THIS week, Craig Borland provides a local reaction to the attack on two mosques in Christchurch, which left 50 people dead and dozens wounded, and questions the role of social media in inspiring such atrocities.


ON page nine of this week’s Advertiser we report on a court case involving a Helensburgh man who broke the law when he tried to import two ‘Taser-style’ weapons into the country from Vietnam.

According to his lawyer at last Thursday’s hearing, Ross Malcolm wanted to use the items to mimic a YouTube video he’d seen, in which a man in a bar deliberately gave himself an electric shock with a similar weapon. The man in the video apparently did this for the amusement of others watching, both in the bar and on the internet afterwards.

Then, less than 24 hours after that court case called, came news from New Zealand of the horrific mosque attacks in Christchurch – and with it the revelation that the terrorist broadcast them live to the world via Facebook.

Facebook has since said that the video got fewer than 200 live views, and about 4,000 views in total before it was removed. But Facebook also says it removed 1.5 million copies of the video in the first 24 hours after the incident. And that’s without taking into consideration other websites and social media networks, like Twitter, Reddit and YouTube itself.

It’s logical to surmise that the Christchurch attacker was driven by a toxic combination of hatred and the desire for infamy. All of us have been inspired, for good or ill, by the things we’ve seen others do at some point in our lives, but most of us have enough common sense to know when acting on that inspiration is a good thing, and when it isn’t.

I do not suggest in any way that trying to import illegal Tasers from Vietnam is in any way comparable to what happened in Christchurch. And I don’t know whether Helensburgh’s would-be Taser importer had plans to record himself doing something similar to that man in the bar, and to share the resulting footage on social media.

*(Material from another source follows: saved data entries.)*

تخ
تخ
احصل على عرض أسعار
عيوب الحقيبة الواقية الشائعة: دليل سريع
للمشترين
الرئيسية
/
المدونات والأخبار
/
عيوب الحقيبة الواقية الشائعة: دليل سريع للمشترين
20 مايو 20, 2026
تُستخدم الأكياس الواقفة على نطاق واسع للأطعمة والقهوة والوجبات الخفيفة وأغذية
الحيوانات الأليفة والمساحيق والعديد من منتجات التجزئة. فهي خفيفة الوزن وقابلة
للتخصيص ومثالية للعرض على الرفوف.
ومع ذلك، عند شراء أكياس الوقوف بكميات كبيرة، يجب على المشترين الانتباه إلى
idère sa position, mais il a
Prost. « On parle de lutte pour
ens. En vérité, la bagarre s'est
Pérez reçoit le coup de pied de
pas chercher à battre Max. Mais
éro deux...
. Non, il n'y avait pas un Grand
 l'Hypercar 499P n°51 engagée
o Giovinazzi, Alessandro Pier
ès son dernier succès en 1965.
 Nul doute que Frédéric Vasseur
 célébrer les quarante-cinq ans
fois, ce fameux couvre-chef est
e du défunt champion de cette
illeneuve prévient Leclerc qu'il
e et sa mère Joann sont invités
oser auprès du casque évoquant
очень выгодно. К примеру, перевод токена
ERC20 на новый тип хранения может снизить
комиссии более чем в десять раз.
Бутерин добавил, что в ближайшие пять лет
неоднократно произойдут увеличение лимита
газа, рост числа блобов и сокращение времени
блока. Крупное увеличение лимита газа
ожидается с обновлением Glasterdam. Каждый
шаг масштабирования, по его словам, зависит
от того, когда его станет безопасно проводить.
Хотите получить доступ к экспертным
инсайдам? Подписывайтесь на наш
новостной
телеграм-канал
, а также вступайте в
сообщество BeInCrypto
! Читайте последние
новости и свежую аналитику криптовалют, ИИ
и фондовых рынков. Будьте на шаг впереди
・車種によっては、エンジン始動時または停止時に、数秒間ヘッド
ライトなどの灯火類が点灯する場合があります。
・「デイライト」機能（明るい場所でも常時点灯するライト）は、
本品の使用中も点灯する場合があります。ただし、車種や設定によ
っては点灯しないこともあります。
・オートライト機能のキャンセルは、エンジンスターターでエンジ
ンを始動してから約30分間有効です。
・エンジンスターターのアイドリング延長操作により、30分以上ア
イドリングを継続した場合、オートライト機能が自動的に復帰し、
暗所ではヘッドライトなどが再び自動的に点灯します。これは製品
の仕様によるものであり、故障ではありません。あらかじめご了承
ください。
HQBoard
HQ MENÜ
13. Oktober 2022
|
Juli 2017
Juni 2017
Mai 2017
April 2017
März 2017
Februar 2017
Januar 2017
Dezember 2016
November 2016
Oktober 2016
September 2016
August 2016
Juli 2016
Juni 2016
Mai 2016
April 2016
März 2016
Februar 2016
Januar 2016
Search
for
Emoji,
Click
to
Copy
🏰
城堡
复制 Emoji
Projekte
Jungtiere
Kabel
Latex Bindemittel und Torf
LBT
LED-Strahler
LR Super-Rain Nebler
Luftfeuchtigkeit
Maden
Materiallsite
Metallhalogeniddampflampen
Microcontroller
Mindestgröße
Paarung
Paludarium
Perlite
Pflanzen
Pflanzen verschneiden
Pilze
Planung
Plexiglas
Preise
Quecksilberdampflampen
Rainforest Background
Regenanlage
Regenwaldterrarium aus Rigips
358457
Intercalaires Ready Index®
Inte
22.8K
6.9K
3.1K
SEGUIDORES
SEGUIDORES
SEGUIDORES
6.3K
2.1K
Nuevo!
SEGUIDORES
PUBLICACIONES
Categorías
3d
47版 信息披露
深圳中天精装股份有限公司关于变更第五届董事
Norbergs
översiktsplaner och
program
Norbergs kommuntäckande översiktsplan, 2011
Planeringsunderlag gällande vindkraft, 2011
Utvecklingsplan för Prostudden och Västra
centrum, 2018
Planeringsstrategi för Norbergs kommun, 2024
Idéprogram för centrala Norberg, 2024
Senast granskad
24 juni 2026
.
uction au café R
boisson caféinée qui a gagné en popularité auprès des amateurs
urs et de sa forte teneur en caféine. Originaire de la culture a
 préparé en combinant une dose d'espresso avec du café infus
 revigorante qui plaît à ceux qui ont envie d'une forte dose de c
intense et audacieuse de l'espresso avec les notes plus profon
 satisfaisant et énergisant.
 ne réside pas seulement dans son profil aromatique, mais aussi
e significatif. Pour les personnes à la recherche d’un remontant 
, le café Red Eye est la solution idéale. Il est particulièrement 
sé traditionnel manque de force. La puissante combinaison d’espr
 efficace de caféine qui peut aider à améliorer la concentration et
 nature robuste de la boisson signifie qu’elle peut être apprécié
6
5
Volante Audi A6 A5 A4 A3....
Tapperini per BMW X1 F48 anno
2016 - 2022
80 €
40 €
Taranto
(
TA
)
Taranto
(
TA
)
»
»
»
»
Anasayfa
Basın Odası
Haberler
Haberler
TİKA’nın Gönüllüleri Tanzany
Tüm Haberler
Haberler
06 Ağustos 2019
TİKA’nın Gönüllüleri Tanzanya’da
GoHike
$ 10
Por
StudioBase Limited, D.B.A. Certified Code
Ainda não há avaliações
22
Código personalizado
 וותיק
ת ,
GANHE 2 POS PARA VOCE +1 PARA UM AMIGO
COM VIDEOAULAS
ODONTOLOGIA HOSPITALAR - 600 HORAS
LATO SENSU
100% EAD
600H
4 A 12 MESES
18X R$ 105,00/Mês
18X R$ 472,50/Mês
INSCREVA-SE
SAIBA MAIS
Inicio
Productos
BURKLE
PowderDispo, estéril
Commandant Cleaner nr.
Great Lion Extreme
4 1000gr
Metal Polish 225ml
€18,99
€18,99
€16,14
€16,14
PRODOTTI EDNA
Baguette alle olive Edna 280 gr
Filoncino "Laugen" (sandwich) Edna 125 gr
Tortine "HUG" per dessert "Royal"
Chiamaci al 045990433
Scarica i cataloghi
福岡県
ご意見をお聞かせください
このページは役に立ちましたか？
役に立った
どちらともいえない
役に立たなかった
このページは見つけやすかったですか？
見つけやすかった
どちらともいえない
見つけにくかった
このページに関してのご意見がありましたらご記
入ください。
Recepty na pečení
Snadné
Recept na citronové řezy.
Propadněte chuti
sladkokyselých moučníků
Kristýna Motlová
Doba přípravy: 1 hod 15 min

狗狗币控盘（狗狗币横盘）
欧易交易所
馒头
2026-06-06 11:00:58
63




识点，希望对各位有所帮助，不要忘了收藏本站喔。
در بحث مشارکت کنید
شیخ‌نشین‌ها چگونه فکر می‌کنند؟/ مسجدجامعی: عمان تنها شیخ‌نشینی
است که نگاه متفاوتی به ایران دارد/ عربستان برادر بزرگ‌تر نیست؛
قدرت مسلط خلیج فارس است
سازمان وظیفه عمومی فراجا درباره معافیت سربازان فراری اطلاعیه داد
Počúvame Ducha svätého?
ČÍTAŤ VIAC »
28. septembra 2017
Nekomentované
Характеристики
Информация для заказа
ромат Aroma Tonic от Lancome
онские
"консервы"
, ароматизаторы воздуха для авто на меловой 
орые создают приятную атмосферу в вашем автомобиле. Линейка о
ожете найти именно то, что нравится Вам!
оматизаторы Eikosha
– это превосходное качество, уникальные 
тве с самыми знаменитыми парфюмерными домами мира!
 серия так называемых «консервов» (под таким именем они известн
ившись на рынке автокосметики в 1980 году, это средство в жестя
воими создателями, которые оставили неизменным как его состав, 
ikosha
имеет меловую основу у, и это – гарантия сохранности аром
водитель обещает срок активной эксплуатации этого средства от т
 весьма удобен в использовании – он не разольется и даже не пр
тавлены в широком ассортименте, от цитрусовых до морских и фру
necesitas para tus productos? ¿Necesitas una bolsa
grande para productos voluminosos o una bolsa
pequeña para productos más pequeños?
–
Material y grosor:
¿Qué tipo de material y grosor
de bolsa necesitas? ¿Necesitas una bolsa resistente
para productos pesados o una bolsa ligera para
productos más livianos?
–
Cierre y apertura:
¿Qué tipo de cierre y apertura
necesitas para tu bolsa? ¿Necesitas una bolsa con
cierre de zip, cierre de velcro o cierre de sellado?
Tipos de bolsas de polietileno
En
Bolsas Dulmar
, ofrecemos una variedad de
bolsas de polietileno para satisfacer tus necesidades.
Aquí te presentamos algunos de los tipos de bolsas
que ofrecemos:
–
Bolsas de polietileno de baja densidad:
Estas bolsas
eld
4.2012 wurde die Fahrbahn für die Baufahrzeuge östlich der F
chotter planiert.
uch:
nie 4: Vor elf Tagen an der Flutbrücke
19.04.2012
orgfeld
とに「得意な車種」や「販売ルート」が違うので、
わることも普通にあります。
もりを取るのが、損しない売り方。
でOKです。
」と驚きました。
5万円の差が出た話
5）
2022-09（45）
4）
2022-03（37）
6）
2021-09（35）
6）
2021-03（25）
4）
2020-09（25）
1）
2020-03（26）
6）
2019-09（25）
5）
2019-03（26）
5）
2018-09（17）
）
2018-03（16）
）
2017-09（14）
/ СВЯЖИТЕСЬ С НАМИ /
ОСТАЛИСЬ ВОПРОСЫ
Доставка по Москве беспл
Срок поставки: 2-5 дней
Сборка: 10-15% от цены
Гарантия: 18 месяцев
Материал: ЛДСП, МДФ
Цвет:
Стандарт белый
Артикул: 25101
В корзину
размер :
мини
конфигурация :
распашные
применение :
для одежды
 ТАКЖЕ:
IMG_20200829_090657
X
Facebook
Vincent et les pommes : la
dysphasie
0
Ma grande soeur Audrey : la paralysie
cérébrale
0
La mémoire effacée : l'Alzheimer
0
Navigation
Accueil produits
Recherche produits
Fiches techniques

But I do know there are an awful lot of people who see social media as the potential gateway to their 15 minutes of fame – though I think that world-view says more about the people who make these videos (and who watch them) than about the social media platforms themselves.

Some insist the blame for acts of terror lies with social media – without which, it is said, such hatred could not be amplified, and used to inspire others, to anything like the same extent.

But human beings have always been capable of horrible, hateful things, and pinning the blame on social media is, to some extent, a convenient way to pretend that the worst aspects of human nature don’t exist, rather than doing the hard work of attempting to change them for the better.

The idea that anyone might be inspired by the Christchurch atrocities to do something similar is one I just can’t get my head around.

But simply sitting back and saying it’s all the fault of the evil social media is to hide away from the uncomfortable truth that hatred is all around us, and that we’re all responsible for tackling it.